What to do → Write out again only the lines running from the one that contains "30 DE AGOSTO DE 2016" to the end of the records below, including both the first and the last.

The input →
────────────────────

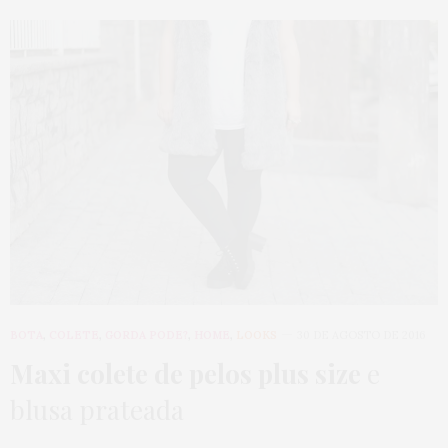
BOTA
,
COLETE
,
GORDA PODE?
,
HOME
,
LOOKS
30 DE AGOSTO DE 2016
Maxi colete de pelos plus size
e
blusa prateada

────────────────────

Reply to the task →
30 DE AGOSTO DE 2016
Maxi colete de pelos plus size
e
blusa prateada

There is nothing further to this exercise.